**THE PROBLEM:**
Return exactly those lines of the material below that fall between the line holding "Een loodzware vakantie" and the line holding "Doorzoek vragen (1020, 158)", inclusive.

**EXERCISE INPUTS:**
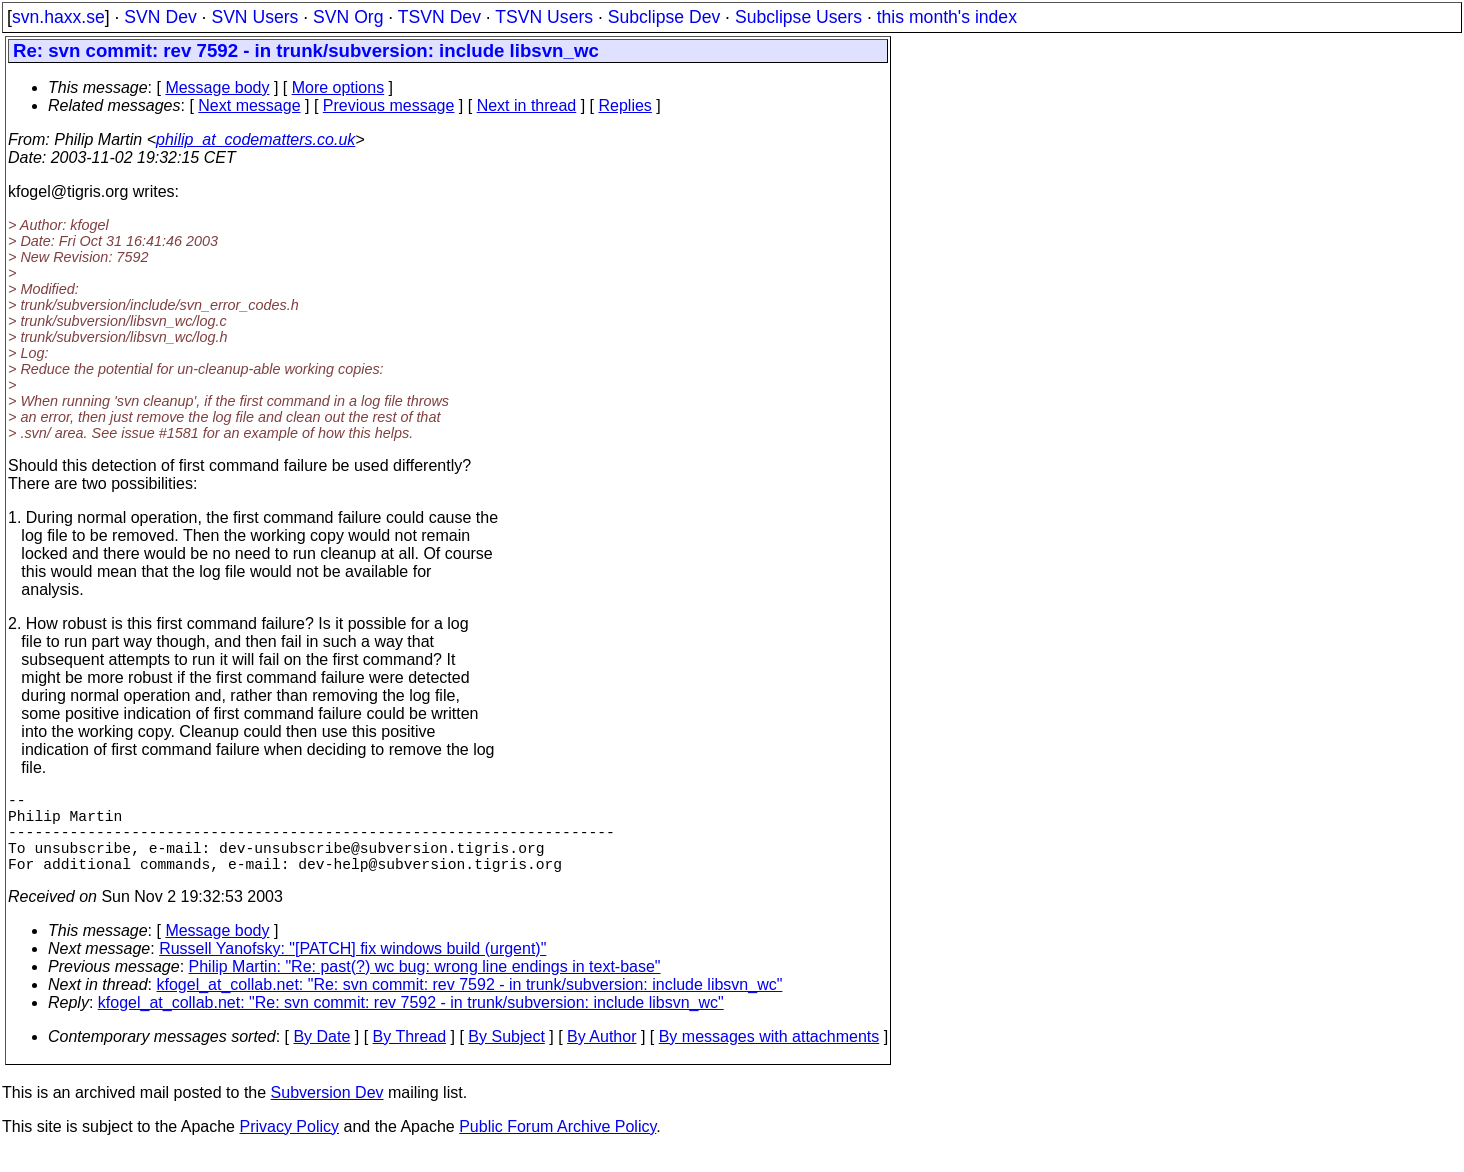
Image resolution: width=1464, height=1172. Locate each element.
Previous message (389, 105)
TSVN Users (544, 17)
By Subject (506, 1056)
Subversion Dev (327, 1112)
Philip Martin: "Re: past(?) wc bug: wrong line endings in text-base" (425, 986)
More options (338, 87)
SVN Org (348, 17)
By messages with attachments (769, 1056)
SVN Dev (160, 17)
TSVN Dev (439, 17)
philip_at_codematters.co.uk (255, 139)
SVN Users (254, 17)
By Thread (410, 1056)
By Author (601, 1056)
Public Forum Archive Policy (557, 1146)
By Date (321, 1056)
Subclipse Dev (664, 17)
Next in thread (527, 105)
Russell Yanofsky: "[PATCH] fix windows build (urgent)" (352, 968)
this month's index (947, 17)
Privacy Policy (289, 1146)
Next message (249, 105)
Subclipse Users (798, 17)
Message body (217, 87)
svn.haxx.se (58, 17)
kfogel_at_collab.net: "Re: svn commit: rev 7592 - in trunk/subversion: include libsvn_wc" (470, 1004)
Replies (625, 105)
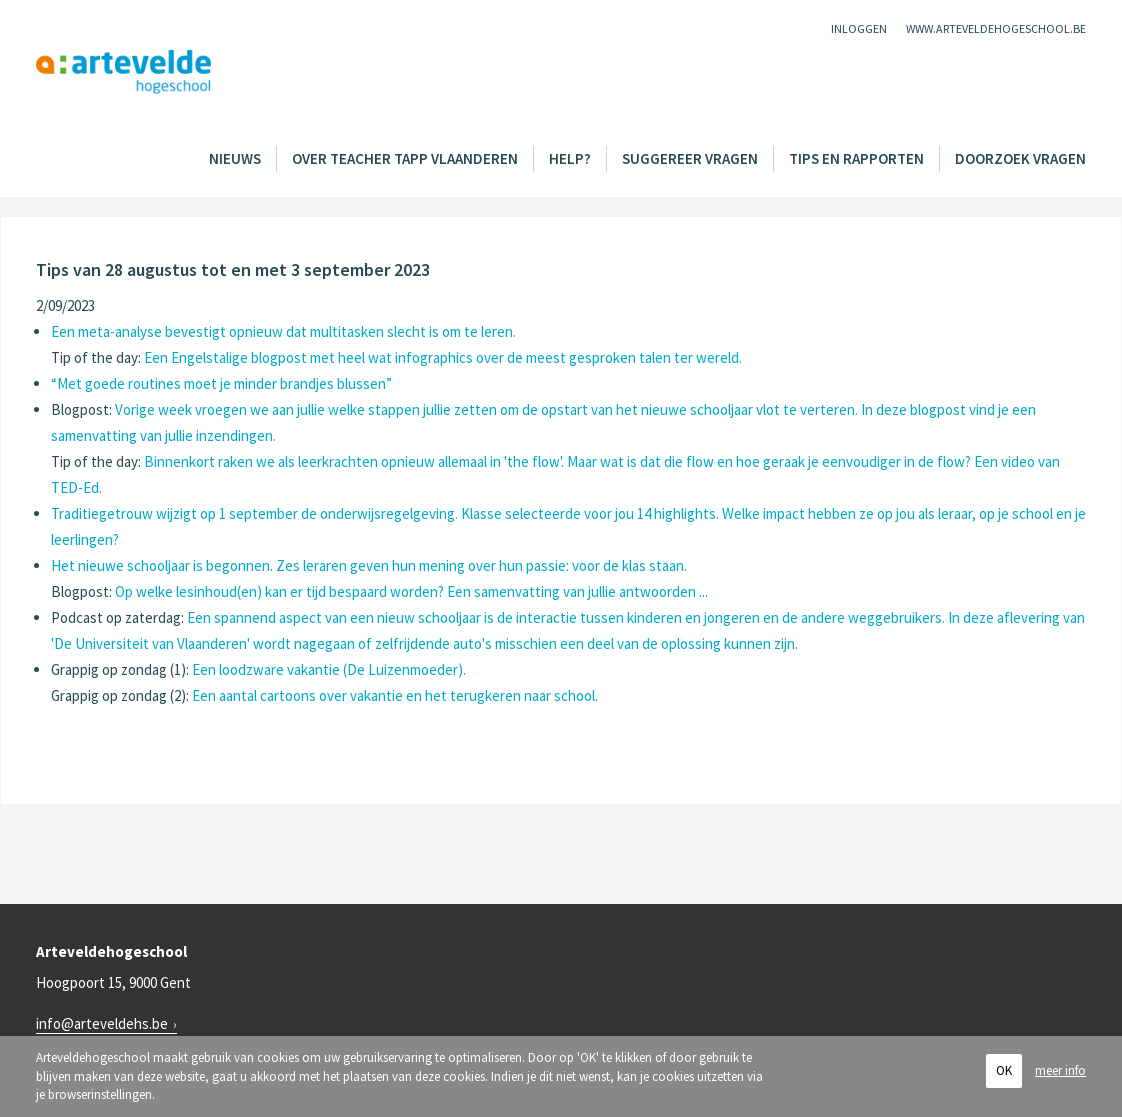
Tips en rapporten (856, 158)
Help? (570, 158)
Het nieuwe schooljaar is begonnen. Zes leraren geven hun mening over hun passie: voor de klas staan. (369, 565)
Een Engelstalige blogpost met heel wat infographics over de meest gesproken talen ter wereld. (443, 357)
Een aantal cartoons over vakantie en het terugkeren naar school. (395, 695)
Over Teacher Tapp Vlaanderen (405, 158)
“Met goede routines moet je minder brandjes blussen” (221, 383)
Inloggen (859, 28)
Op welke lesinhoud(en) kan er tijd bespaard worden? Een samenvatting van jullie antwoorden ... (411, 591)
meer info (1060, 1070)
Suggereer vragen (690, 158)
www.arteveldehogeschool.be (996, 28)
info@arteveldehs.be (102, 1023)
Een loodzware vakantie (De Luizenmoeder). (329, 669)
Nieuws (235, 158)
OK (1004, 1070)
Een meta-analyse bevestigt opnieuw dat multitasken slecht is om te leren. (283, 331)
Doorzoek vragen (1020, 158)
==
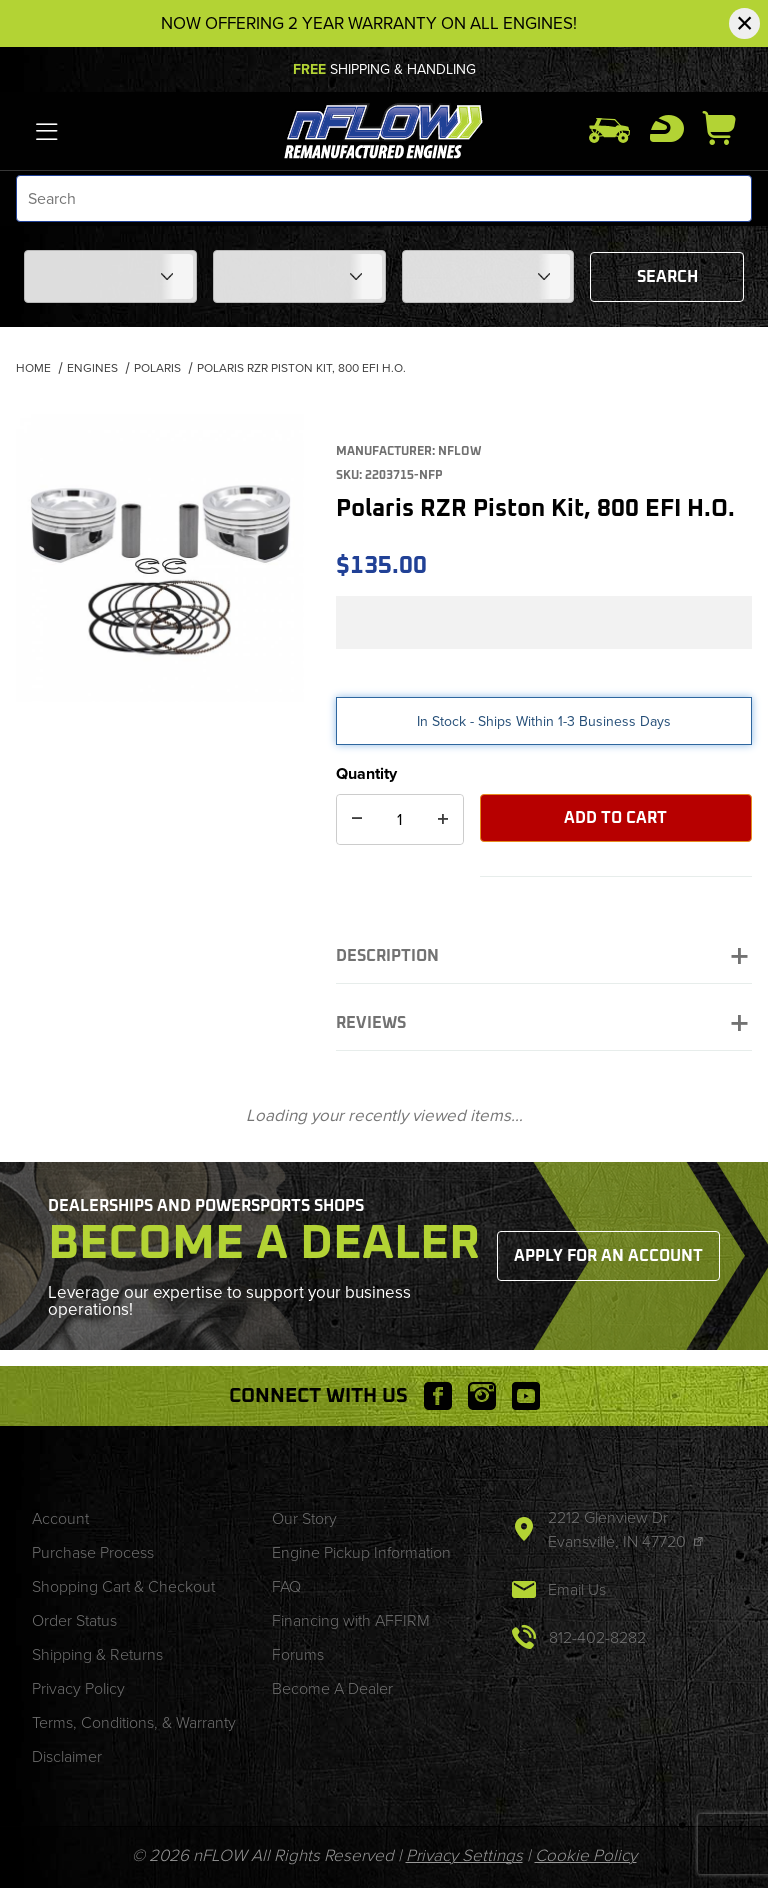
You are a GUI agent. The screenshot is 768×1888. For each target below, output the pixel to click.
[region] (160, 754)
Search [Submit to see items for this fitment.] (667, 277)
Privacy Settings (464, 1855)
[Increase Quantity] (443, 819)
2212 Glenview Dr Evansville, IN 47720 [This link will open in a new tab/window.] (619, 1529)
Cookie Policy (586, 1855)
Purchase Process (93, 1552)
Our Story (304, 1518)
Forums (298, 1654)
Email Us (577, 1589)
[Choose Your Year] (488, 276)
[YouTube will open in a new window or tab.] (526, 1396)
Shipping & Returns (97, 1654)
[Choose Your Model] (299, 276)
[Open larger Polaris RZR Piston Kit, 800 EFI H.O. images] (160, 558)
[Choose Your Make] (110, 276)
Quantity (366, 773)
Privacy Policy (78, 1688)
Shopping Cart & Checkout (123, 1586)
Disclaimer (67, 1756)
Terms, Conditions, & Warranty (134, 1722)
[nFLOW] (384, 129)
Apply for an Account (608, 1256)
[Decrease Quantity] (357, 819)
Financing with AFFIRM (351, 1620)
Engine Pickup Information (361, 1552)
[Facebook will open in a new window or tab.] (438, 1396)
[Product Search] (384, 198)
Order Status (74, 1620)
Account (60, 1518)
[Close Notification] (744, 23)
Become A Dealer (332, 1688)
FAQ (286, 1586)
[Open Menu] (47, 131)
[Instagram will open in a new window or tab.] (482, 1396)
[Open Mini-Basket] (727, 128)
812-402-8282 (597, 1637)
...
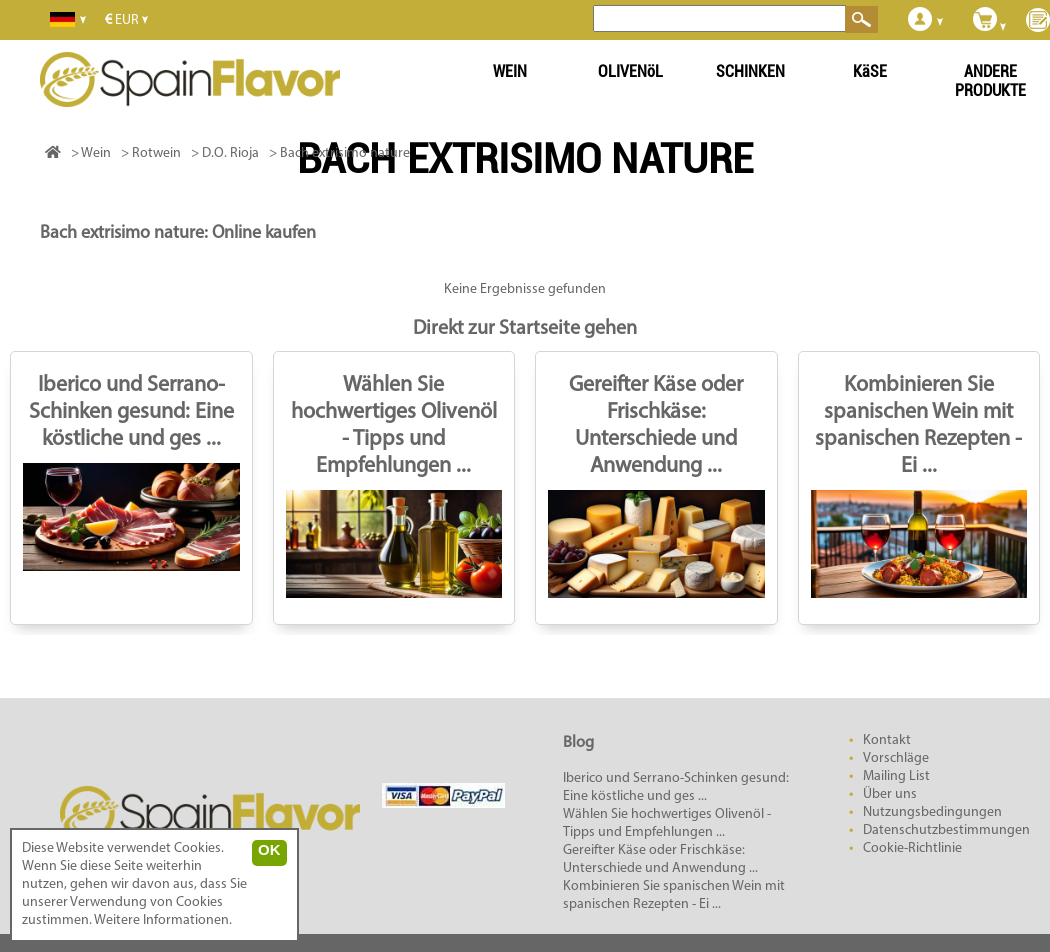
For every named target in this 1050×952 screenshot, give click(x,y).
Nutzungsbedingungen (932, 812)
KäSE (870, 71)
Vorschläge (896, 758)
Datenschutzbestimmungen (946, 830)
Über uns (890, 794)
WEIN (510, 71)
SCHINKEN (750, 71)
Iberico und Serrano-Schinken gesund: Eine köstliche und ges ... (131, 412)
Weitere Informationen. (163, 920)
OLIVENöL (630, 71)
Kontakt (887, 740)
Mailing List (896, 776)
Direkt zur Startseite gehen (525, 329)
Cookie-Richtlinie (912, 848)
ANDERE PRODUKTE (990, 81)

**ANSWER SECTION:**
Een loodzware vakantie (De Luizenmoeder). (329, 669)
Nieuws (235, 158)
OK (1004, 1070)
Een meta-analyse bevestigt opnieuw dat multitasken slecht is om te leren. (283, 331)
Doorzoek vragen (1020, 158)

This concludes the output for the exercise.